Penerimaan PPN E-Commerce Capai Rp 1,6 triliun, Naik 125,2 persen

Dirjen Pajak mencatat realisasi penerimaan Pajak Pertambahan Nilai (PPN) Perdagangan Melalui Sistem Elektronik (PMSE), biasa dikenal sebagai E-Commerce pada semester pertama tahun ini mencapai Rp 1.647,1 miliar, meningkat 125,2 persen dibanding semester kedua tahun lalu (Juli hingga Desember 2020) atau sebesar Rp 915,7 miliar.

Pada kesempatan yang sama, Direktur Penyuluhan, Pelayanan, dan Hubungan Masyarakat Neilmaldrin Noor juga mengungkapkan bahwa pihaknya kembali menunjuk dua perusahaan yang memenuhi kriteri sebagai pemungut PPN PMSE atas produk digital luar negeri yang dijual kepada pelanggan di Indonesia.

“Dua pelaku usaha tersebut yakni PT Fashion Marketplace Indonesia (Zalora) dan Pipedrive OU.”

Dengan penunjukan ini, maka sejak 1 Juli, para pelaku usaha tersebut berkewajiban memungut PPN atas produk dan layanan digital yang mereka jual kepada konsumen di Indonesia. Jumlah PPN yang harus dibayar pelanggan adalah 10 persen dari harga sebelum pajak dan harus dicantumkan pada kuitansi atau invoice yang diterbitkan penjual sebagai bukti pungut PPN.

Dengan penambahan dua perusahaan, maka jumlah pemungut PPN PMSE yang telah ditunjuk DJP menjadi 75 perusahaan.

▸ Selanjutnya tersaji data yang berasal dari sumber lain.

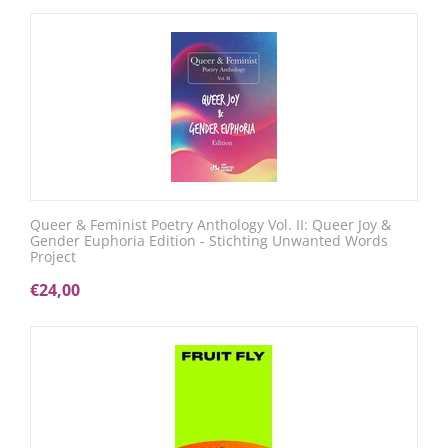
Queer & Feminist Poetry Anthology Vol. II: Queer Joy &
Gender Euphoria Edition - Stichting Unwanted Words
Project
€
24,00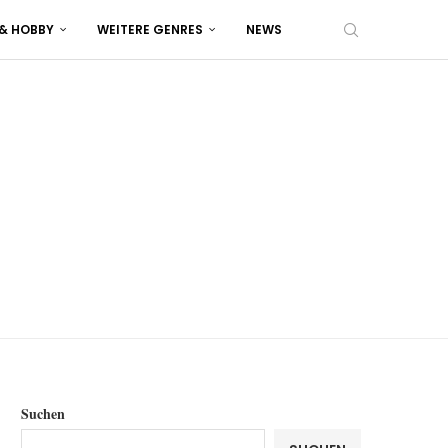
 & HOBBY
WEITERE GENRES
NEWS
Suchen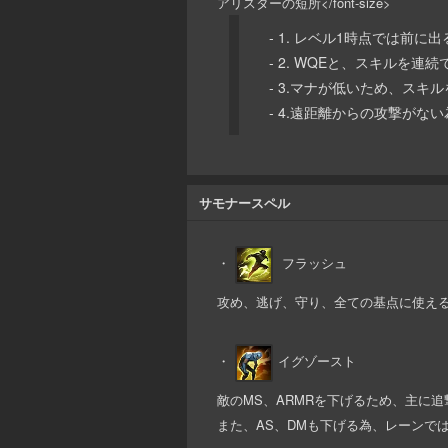
アリスターの短所</font-size>
- 1. レベル1時点では前
- 2. WQEと、スキルを
- 3.マナが低いため、ス
- 4.遠距離からの攻撃がな
サモナースペル
・
フラッシュ
攻め、逃げ、守り、全ての基点に使える
・
イグゾースト
敵のMS、ARMRを下げるため、主に追
また、AS、DMも下げる為、レーンで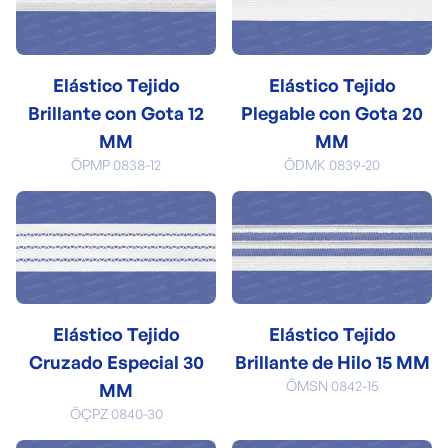
Elástico Tejido
Elástico Tejido
Brillante con Gota 12
Plegable con Gota 20
MM
MM
ÖPMP 0838-12
ÖDMK 0839-20
Elástico Tejido
Elástico Tejido
Cruzado Especial 30
Brillante de Hilo 15 MM
ÖMSN 0842-15
MM
ÖÇPZ 0840-30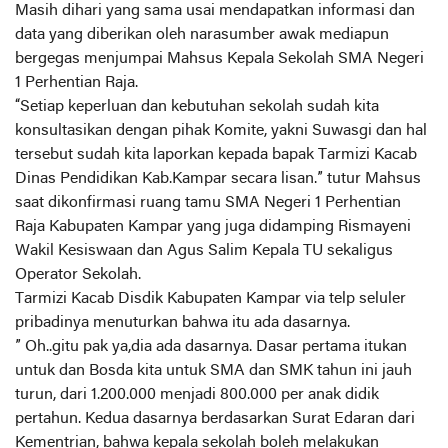
Masih dihari yang sama usai mendapatkan informasi dan
data yang diberikan oleh narasumber awak mediapun
bergegas menjumpai Mahsus Kepala Sekolah SMA Negeri
1 Perhentian Raja.
“Setiap keperluan dan kebutuhan sekolah sudah kita
konsultasikan dengan pihak Komite, yakni Suwasgi dan hal
tersebut sudah kita laporkan kepada bapak Tarmizi Kacab
Dinas Pendidikan Kab.Kampar secara lisan.” tutur Mahsus
saat dikonfirmasi ruang tamu SMA Negeri 1 Perhentian
Raja Kabupaten Kampar yang juga didamping Rismayeni
Wakil Kesiswaan dan Agus Salim Kepala TU sekaligus
Operator Sekolah.
Tarmizi Kacab Disdik Kabupaten Kampar via telp seluler
pribadinya menuturkan bahwa itu ada dasarnya.
” Oh..gitu pak ya,dia ada dasarnya. Dasar pertama itukan
untuk dan Bosda kita untuk SMA dan SMK tahun ini jauh
turun, dari 1.200.000 menjadi 800.000 per anak didik
pertahun. Kedua dasarnya berdasarkan Surat Edaran dari
Kementrian, bahwa kepala sekolah boleh melakukan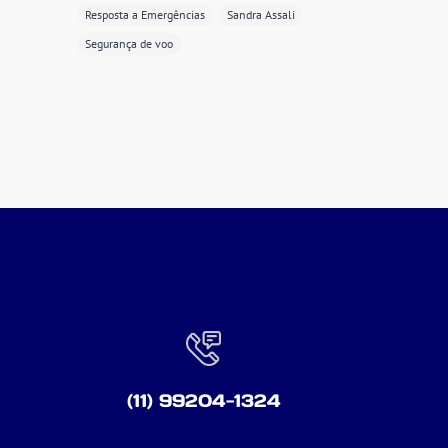
Resposta a Emergências
Sandra Assali
Segurança de voo
(11) 99204-1324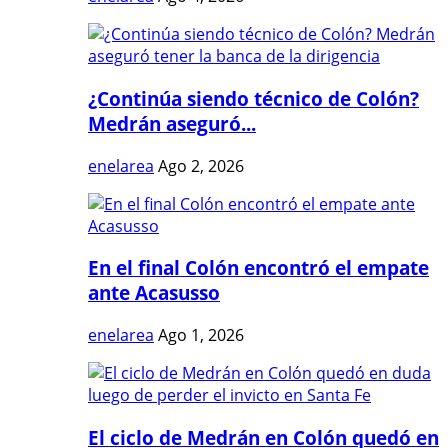
¿Continúa siendo técnico de Colón?
Medrán aseguró...
enelarea
Ago 2, 2026
En el final Colón encontró el empate
ante Acasusso
enelarea
Ago 1, 2026
El ciclo de Medrán en Colón quedó en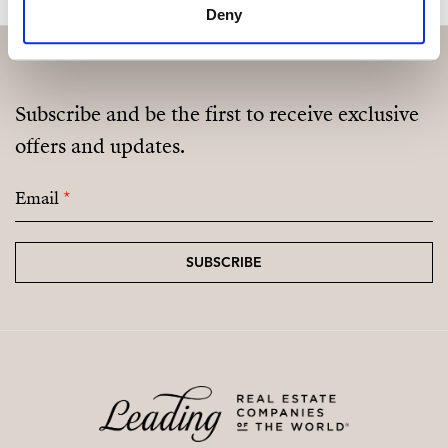
Deny
Subscribe and be the first to receive exclusive
offers and updates.
Email
*
SUBSCRIBE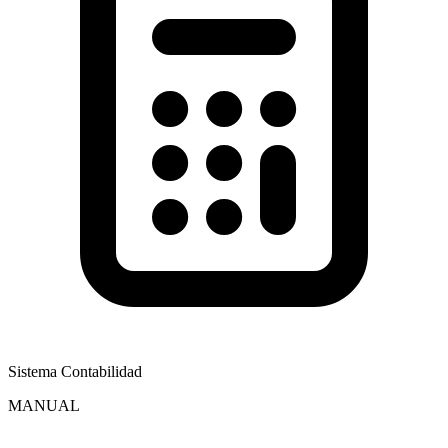
Sistema Contabilidad
MANUAL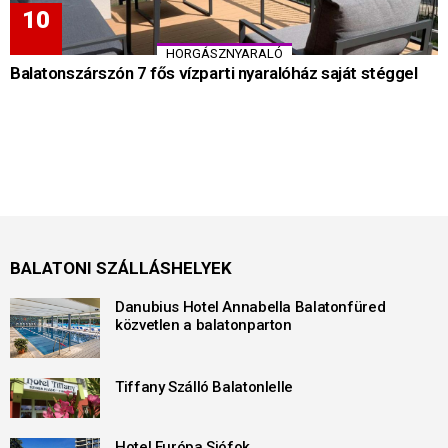
HORGÁSZNYARALÓ
Balatonszárszón 7 fős vízparti nyaralóház saját stéggel
BALATONI SZÁLLÁSHELYEK
Danubius Hotel Annabella Balatonfüred
közvetlen a balatonparton
Tiffany Szálló Balatonlelle
Hotel Európa Siófok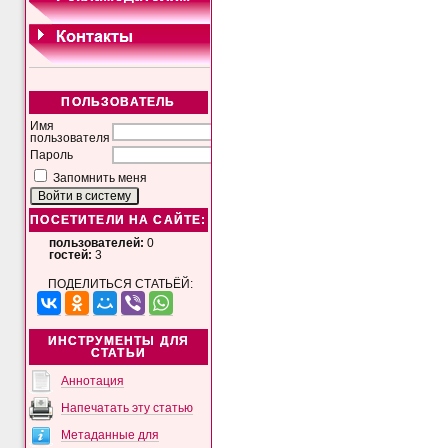
ПОЛЬЗОВАТЕЛЬ
Имя
пользователя
Пароль
Запомнить меня
ПОСЕТИТЕЛИ НА САЙТЕ:
пользователей:
0
гостей:
3
ПОДЕЛИТЬСЯ СТАТЬЁЙ:
ИНСТРУМЕНТЫ ДЛЯ
СТАТЬИ
Аннотация
Напечатать эту статью
Метаданные для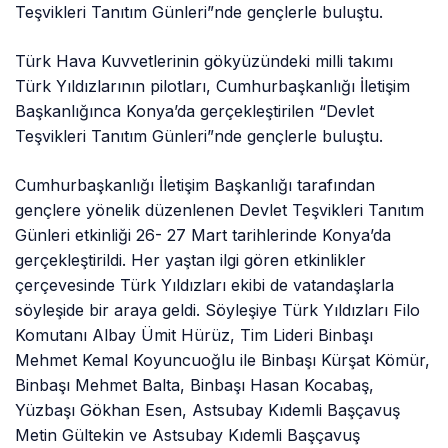
Teşvikleri Tanıtım Günleri”nde gençlerle buluştu.
Türk Hava Kuvvetlerinin gökyüzündeki milli takımı
Türk Yıldızlarının pilotları, Cumhurbaşkanlığı İletişim
Başkanlığınca Konya’da gerçekleştirilen “Devlet
Teşvikleri Tanıtım Günleri”nde gençlerle buluştu.
Cumhurbaşkanlığı İletişim Başkanlığı tarafından
gençlere yönelik düzenlenen Devlet Teşvikleri Tanıtım
Günleri etkinliği 26- 27 Mart tarihlerinde Konya’da
gerçekleştirildi. Her yaştan ilgi gören etkinlikler
çerçevesinde Türk Yıldızları ekibi de vatandaşlarla
söyleşide bir araya geldi. Söyleşiye Türk Yıldızları Filo
Komutanı Albay Ümit Hürüz, Tim Lideri Binbaşı
Mehmet Kemal Koyuncuoğlu ile Binbaşı Kürşat Kömür,
Binbaşı Mehmet Balta, Binbaşı Hasan Kocabaş,
Yüzbaşı Gökhan Esen, Astsubay Kıdemli Başçavuş
Metin Gültekin ve Astsubay Kıdemli Başçavuş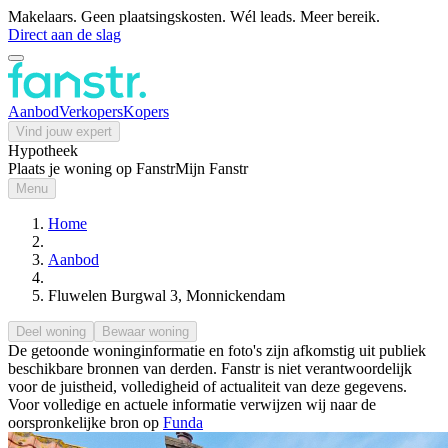
Makelaars. Geen plaatsingskosten. Wél leads. Meer bereik.
Direct aan de slag
Aanbod
Verkopers
Kopers
Vind jouw expert
Hypotheek
Plaats je woning op Fanstr
Mijn Fanstr
Menu
Home
Aanbod
Fluwelen Burgwal 3, Monnickendam
Deel woning
Bewaar woning
De getoonde woninginformatie en foto's zijn afkomstig uit publiek
beschikbare bronnen van derden. Fanstr is niet verantwoordelijk
voor de juistheid, volledigheid of actualiteit van deze gegevens.
Voor volledige en actuele informatie verwijzen wij naar de
oorspronkelijke bron op
Funda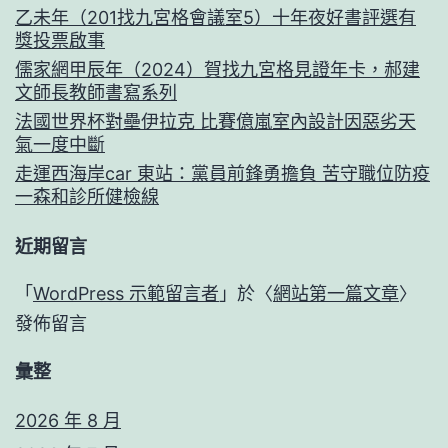
乙未年（201找九宮格會議室5）十年夜好書評選有
獎投票啟事
儒家網甲辰年（2024）賀找九宮格見證年卡，郝建
文師長教師書寫系列
法國世界杯對壘伊拉克 比賽億嵐室內設計因惡劣天
氣一度中斷
走運西海岸car 東站：黨員前鋒勇擔負 苦守職位防疫
一森和診所健檢線
近期留言
「
WordPress 示範留言者
」於〈
網站第一篇文章
〉
發佈留言
彙整
2026 年 8 月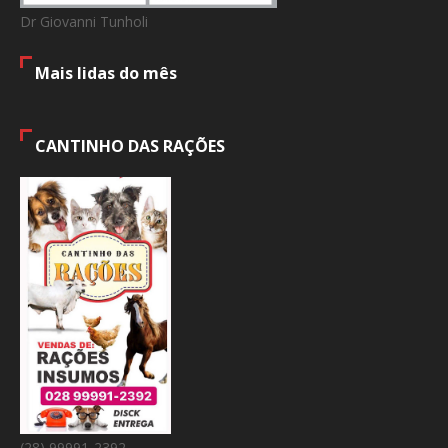
Dr Giovanni Tunholi
Mais lidas do mês
CANTINHO DAS RAÇÕES
(28) 99991-2392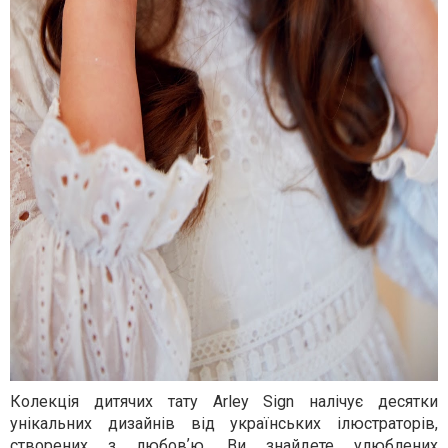
Колекція дитячих тату Arley Sign налічує десятки
унікальних дизайнів від українських ілюстраторів,
створених з любовʼю. Ви знайдете улюблених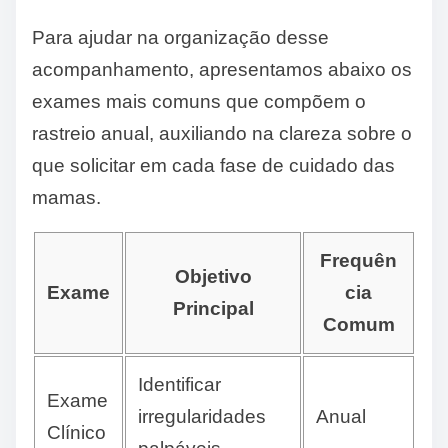
Para ajudar na organização desse
acompanhamento, apresentamos abaixo os
exames mais comuns que compõem o
rastreio anual, auxiliando na clareza sobre o
que solicitar em cada fase de cuidado das
mamas.
Frequên
Objetivo
Exame
cia
Principal
Comum
Identificar
Exame
irregularidades
Anual
Clínico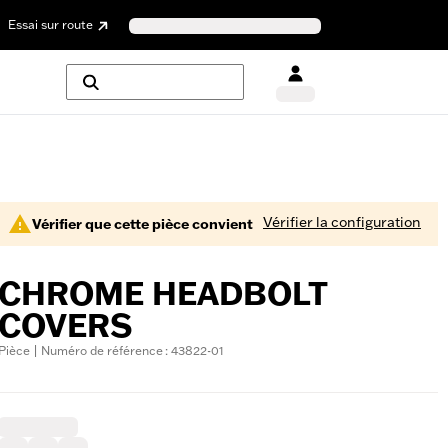
Essai sur route
Vérifier la configuration
Vérifier que cette pièce convient
CHROME HEADBOLT
COVERS
Pièce | Numéro de référence : 43822-01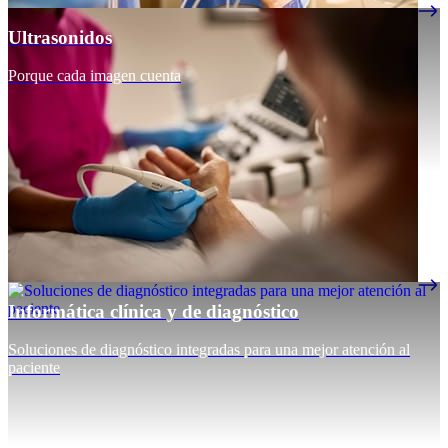
Ultrasonidos
Porque cada imagen cuenta
Informática clínica y de diagnóstico
Soluciones de diagnóstico integradas para una mejor atención al
paciente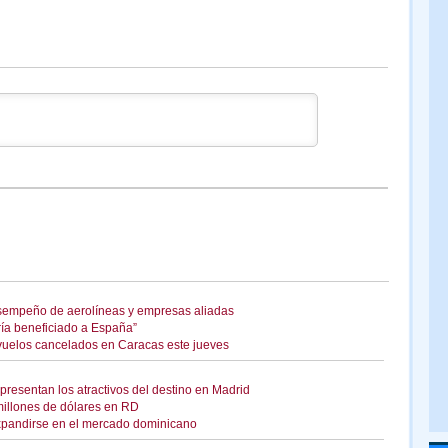
sempeño de aerolíneas y empresas aliadas
ría beneficiado a España”
uelos cancelados en Caracas este jueves
presentan los atractivos del destino en Madrid
millones de dólares en RD
expandirse en el mercado dominicano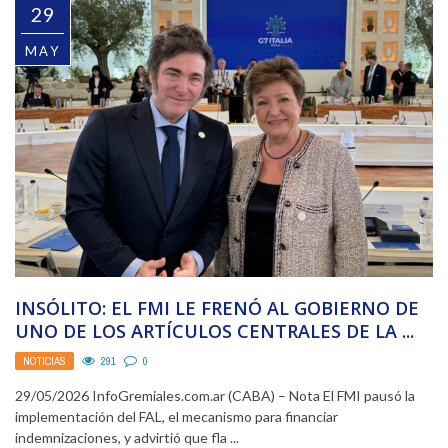
29
MAY
INSÓLITO: EL FMI LE FRENÓ AL GOBIERNO DE
UNO DE LOS ARTÍCULOS CENTRALES DE LA ...
NOTICIAS
291
0
29/05/2026 InfoGremiales.com.ar (CABA) – Nota El FMI pausó la
implementación del FAL, el mecanismo para financiar
indemnizaciones, y advirtió que fla ...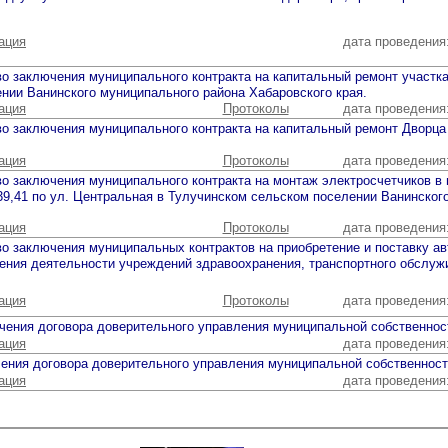
ация
дата проведения
о заключения муниципального контракта на капитальный ремонт участка
нии Ванинского муниципального района Хабаровского края.
ация
Протоколы
дата проведения
о заключения муниципального контракта на капитальный ремонт Дворца 
ация
Протоколы
дата проведения
во заключения муниципального контракта на монтаж электросчетчиков в
7,39,41 по ул. Центральная в Тулучинском сельском поселении Ванинско
ация
Протоколы
дата проведения
о заключения муниципальных контрактов на приобретение и поставку ав
ения деятельности учреждений здравоохранения, транспортного обслуж
ация
Протоколы
дата проведения
чения договора доверительного управления муниципальной собственност
ация
дата проведения
чения договора доверительного управления муниципальной собственность
ация
дата проведения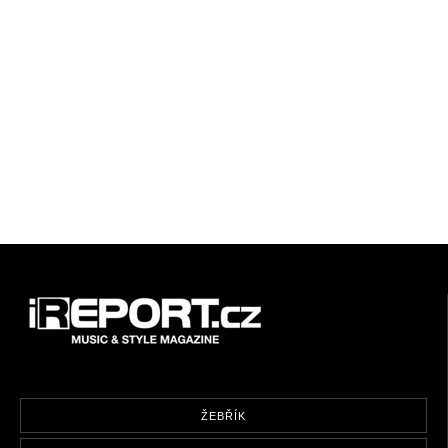
ŽEBŘÍK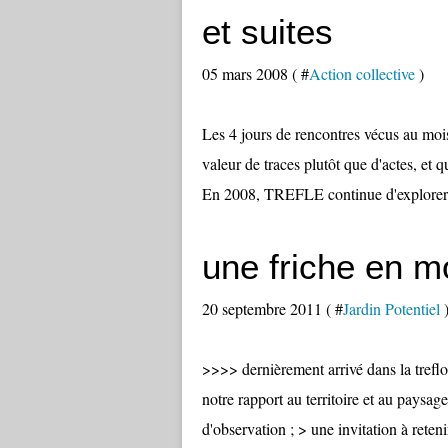
et suites
05 mars 2008 ( #
Action collective
)
Les 4 jours de rencontres vécus au moi
valeur de traces plutôt que d'actes, et
En 2008, TREFLE continue d'explorer l
une friche en m
20 septembre 2011 ( #
Jardin Potentiel
>>>> dernièrement arrivé dans la treflo
notre rapport au territoire et au paysag
d'observation ; > une invitation à reten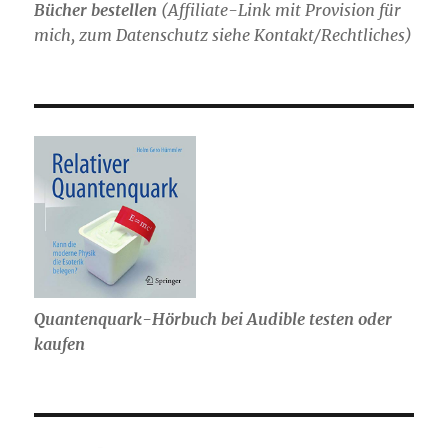
Bücher bestellen
(
Affiliate-Link mit Provision für
mich,
zum Datenschutz siehe Kontakt/Rechtliches)
Quantenquark-Hörbuch bei Audible testen oder
kaufen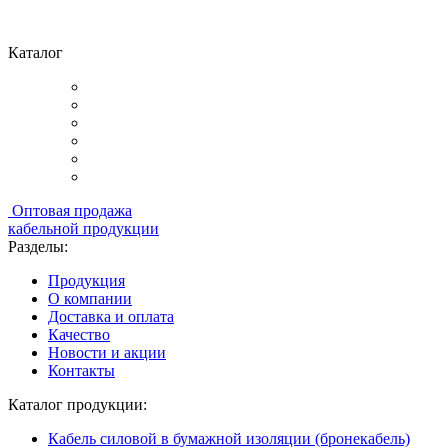
Каталог
Оптовая продажа
кабельной продукции
Разделы:
Продукция
О компании
Доставка и оплата
Качество
Новости и акции
Контакты
Каталог продукции:
Кабель силовой в бумажной изоляции (бронекабель)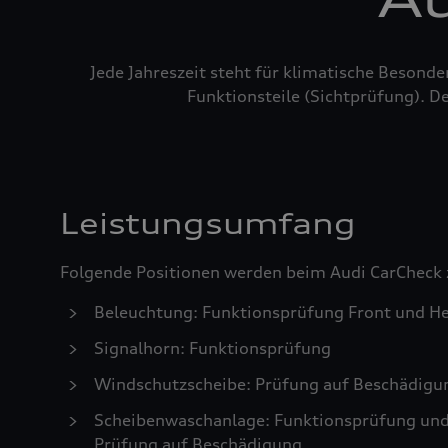
Jede Jahreszeit steht für klimatische Besond
Funktionsteile (Sichtprüfung). De
Leistungsumfang
Folgende Positionen werden beim Audi CarCheck 
Beleuchtung: Funktionsprüfung Front und He
Signalhorn: Funktionsprüfung
Windschutzscheibe: Prüfung auf Beschädigu
Scheibenwaschanlage: Funktionsprüfung und S
Prüfung auf Beschädigung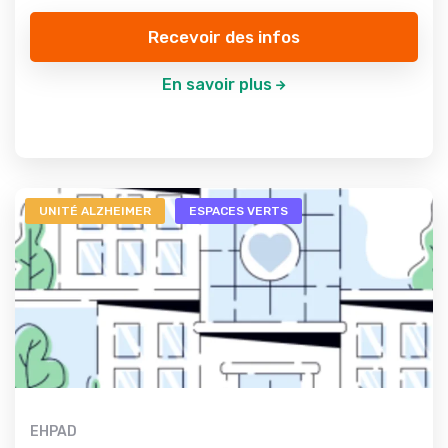
Recevoir des infos
En savoir plus
UNITÉ ALZHEIMER
ESPACES VERTS
EHPAD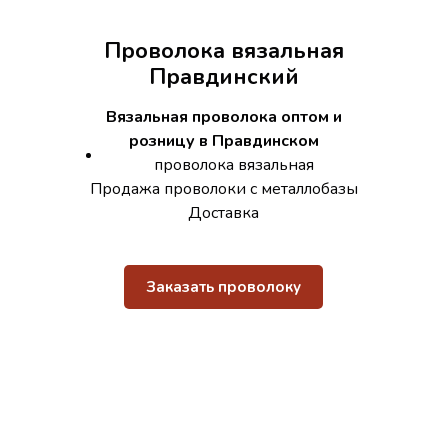
Проволока вязальная
Правдинский
Вязальная проволока оптом и
розницу в Правдинском
проволока вязальная
Продажа проволоки с металлобазы
Доставка
Заказать проволоку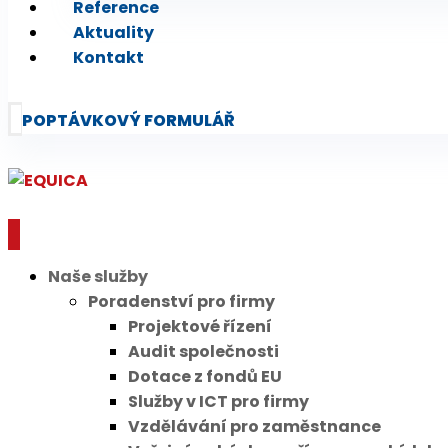
Reference
Aktuality
Kontakt
POPTÁVKOVÝ FORMULÁŘ
Naše služby
Poradenství pro firmy
Projektové řízení
Audit společnosti
Dotace z fondů EU
Služby v ICT pro firmy
Vzdělávání pro zaměstnance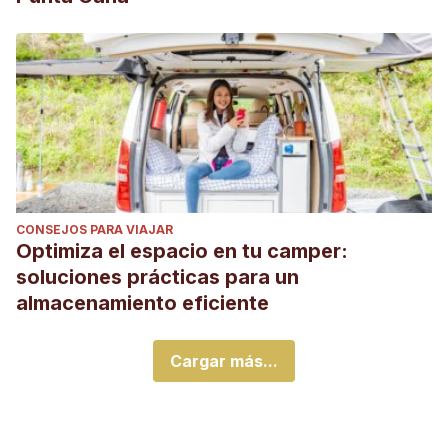
CONSEJOS PARA VIAJAR
Optimiza el espacio en tu camper:
soluciones prácticas para un
almacenamiento eficiente
Cargar más...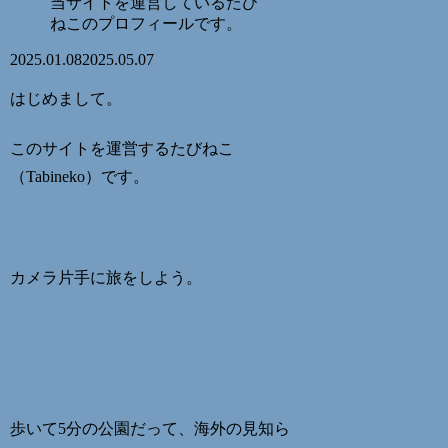
当サイトを運営しているたび
ねこのプロフィールです。
2025.01.08
2025.05.07
はじめまして。
このサイトを運営するたびねこ
（Tabineko）です。
カメラ片手に旅をしよう。
歩いて5分の公園だって、海外の見知ら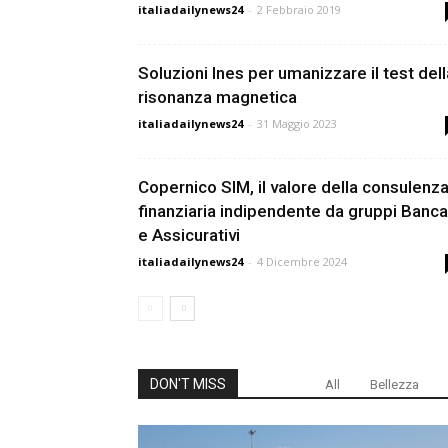
italiadailynews24
-
2 Febbraio 2019
Soluzioni Ines per umanizzare il test dell
risonanza magnetica
italiadailynews24
-
31 Maggio 2023
Copernico SIM, il valore della consulenz
finanziaria indipendente da gruppi Banca
e Assicurativi
italiadailynews24
-
4 Dicembre 2024
DON'T MISS
All
Bellezza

Neilmaldrin menambahkan bahwa DJP akan terus mengidentifikasi dan aktif menjalin komunikasi dengan sejumlah perusahaan lain yang menjual produk digital luar negeri ke Indonesia untuk melakukan sosialisasi dan mengetahui kesiapan mereka sehingga diharapkan dalam waktu dekat jumlah pelaku usaha yang ditunjuk sebagai Pemungut PPN produk digital akan terus bertambah.

Upaya pemerintah untuk dapat memungut PPN PMSE ini sungguh tak mudah dan berliku. Hal ini terutama bagi pelaku perdagangan melalui sistem elektronik (PMSE) asal luar negeri yang beroperasi di Indoneisa.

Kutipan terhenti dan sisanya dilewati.